# Assignment
Word for word, repeat the data that follows. Do not include the pictures.

# Provided data
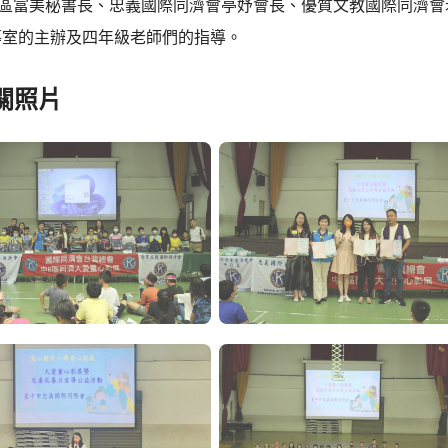
B區富美秘書長、忠義國際同濟會亭妤會長、優質文教國際同濟會
導室的主辦及四年級老師們的指導。
關照片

# Answer space
B區富美秘書長、忠義國際同濟會亭妤會長、優質文教國際同濟會
導室的主辦及四年級老師們的指導。
關照片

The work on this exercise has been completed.